TB is nothing but bad for towers, because it requires hardware modifications to the GPU. That means that a Mac Pro with Thunderbolt ports would carry a proprietary GPU not unlike the extra ADC edge connector on the old AGP graphics cards shipped in various PowerPC Mac towers back in the day.
No. The Mac Mini and iMac require no such thing. The Mac Pro doesn't either. The hugely dubious premise is that TB has to be on or coupled to a detachable/modular PCI-e card. It doesn't. Proof? The entire rest of the Mac line up.
Neither does one embedded GPU preclude having two GPUs in a Mac Pro; one of which is a detachable PCI-e card. There is again zero requirement that two GPUs be hooked to the TB controller (i.e., that the GPU output of the modular card be routed though the TB controller ). When two GPU cards were present in current and previous Mac Pro class boxes the outputs were per card dependent. There is no reason to change.
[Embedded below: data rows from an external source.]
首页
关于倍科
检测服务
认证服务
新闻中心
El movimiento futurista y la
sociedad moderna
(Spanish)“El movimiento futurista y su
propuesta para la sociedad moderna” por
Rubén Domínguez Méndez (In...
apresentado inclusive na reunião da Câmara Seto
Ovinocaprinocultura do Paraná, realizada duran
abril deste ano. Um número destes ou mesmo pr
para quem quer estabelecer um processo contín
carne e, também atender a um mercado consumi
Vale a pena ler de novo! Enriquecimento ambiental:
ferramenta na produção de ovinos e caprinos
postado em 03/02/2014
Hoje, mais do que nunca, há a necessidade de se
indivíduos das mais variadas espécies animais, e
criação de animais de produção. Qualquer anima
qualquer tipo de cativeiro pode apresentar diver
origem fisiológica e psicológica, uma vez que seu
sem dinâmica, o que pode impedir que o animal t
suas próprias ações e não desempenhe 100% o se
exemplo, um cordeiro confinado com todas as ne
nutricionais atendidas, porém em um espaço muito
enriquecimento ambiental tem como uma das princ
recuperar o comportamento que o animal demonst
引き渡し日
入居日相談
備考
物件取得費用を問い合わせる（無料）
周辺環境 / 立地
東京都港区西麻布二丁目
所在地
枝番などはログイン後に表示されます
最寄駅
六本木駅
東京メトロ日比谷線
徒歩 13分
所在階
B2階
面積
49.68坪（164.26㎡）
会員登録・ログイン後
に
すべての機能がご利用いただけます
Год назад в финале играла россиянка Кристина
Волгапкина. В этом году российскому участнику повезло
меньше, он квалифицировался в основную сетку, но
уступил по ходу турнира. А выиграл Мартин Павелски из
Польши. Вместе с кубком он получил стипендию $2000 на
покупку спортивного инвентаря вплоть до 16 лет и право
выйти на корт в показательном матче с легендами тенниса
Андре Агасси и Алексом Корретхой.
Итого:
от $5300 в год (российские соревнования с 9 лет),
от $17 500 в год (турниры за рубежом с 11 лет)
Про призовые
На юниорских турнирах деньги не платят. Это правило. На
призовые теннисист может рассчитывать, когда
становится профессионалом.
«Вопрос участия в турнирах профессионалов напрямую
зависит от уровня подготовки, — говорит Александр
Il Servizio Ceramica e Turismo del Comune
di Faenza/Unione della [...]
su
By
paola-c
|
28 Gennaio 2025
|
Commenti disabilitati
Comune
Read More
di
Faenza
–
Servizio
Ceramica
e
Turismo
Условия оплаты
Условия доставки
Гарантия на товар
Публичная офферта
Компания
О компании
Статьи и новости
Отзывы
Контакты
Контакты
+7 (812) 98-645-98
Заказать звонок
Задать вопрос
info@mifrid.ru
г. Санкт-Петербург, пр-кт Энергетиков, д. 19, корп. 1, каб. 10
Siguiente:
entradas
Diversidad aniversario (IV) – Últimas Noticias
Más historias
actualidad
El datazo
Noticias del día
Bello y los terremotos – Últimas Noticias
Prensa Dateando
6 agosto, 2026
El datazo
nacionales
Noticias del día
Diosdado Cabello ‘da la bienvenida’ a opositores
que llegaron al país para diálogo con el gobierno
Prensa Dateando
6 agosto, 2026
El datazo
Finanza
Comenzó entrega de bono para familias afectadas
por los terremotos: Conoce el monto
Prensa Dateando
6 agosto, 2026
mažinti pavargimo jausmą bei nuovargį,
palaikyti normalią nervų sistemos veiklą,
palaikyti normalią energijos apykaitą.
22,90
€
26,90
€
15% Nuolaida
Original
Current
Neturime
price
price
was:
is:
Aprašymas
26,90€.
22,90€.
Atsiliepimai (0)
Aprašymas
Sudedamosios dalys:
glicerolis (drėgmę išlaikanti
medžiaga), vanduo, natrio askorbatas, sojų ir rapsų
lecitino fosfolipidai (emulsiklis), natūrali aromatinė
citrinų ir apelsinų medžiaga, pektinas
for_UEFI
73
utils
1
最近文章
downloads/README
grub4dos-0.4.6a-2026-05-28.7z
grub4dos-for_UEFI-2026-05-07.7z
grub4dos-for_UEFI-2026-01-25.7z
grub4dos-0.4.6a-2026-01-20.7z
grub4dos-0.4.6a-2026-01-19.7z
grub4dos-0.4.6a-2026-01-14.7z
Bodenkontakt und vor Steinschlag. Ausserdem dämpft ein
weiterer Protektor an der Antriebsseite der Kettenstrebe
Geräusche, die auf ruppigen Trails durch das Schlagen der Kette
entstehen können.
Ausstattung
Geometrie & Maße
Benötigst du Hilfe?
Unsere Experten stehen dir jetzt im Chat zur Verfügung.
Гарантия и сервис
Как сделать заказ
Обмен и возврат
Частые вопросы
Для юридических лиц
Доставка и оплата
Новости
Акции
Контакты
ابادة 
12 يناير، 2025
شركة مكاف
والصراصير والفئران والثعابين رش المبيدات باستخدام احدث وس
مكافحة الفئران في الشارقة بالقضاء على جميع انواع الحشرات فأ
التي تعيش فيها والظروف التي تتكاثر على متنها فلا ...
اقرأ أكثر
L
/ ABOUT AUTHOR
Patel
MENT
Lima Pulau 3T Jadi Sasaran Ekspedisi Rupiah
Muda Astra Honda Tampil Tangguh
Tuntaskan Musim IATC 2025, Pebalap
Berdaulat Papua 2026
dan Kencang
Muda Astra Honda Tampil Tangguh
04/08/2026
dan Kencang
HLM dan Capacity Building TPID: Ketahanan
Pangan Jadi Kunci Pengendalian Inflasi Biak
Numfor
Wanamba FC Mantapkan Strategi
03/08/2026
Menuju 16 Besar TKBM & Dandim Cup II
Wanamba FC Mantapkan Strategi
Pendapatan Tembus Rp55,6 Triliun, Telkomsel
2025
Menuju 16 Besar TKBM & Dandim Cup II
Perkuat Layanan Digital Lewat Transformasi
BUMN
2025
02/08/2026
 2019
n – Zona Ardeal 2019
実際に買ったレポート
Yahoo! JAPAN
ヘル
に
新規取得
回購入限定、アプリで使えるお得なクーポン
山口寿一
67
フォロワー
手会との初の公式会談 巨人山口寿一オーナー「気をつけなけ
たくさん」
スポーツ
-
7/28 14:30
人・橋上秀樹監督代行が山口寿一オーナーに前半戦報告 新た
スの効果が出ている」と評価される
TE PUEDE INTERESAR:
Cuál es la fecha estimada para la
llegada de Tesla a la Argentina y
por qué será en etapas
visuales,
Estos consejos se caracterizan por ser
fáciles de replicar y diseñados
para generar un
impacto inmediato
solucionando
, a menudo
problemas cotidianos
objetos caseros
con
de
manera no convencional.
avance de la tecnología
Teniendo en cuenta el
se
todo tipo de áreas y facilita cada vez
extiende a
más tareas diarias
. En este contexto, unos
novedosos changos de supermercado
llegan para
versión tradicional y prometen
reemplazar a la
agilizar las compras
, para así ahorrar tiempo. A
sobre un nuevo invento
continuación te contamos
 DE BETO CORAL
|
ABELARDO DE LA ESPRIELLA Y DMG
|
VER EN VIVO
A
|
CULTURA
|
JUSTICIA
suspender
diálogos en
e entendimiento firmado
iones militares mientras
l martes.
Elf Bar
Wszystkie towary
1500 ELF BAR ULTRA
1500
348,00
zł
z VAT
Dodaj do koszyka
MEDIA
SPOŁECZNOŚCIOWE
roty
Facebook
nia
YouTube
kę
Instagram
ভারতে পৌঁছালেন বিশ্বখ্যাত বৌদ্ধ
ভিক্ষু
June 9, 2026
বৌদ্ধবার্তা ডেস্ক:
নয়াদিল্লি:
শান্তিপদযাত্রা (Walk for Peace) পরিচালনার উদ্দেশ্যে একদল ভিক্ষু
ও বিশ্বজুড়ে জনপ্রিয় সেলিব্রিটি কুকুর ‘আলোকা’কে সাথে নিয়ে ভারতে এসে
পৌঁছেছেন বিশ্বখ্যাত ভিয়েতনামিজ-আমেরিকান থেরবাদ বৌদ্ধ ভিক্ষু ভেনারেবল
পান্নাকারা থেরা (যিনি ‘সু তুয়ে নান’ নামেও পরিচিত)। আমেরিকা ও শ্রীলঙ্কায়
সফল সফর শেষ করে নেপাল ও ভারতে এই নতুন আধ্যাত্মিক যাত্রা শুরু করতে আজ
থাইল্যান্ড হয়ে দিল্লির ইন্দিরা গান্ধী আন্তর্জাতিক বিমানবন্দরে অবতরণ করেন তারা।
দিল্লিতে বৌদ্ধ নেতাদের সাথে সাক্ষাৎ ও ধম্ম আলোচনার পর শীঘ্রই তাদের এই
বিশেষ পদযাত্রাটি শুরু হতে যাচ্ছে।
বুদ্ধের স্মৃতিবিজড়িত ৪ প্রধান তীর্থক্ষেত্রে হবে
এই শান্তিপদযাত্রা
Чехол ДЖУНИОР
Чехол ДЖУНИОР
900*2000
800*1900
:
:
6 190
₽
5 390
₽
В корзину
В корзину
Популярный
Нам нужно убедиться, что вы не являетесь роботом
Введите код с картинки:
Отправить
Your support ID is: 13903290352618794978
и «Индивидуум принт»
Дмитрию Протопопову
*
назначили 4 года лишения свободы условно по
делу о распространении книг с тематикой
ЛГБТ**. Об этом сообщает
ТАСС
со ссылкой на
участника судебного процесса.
There is nothing particularly wrong with a nominal Mac Pro configuration with two GPUs. The MBP 15" have been shipping that way for years.
A Mac Pro that supports Thunderbolt will automatically preclude the ability to do that. So you're stuck with the GPUs that Apple produces, full stop.
Only with this invented constraint of TB on discrete card....... well Intel hasn't promoted at all since the beginning of Lightpeak/Thunderbolt.
IMHO I think this preoccupation with putting TB on decoupled cards is in part the reason why it is has slow widespread adoption. Lots of efforts being poured into deeply flawed mindset and artificial constraints.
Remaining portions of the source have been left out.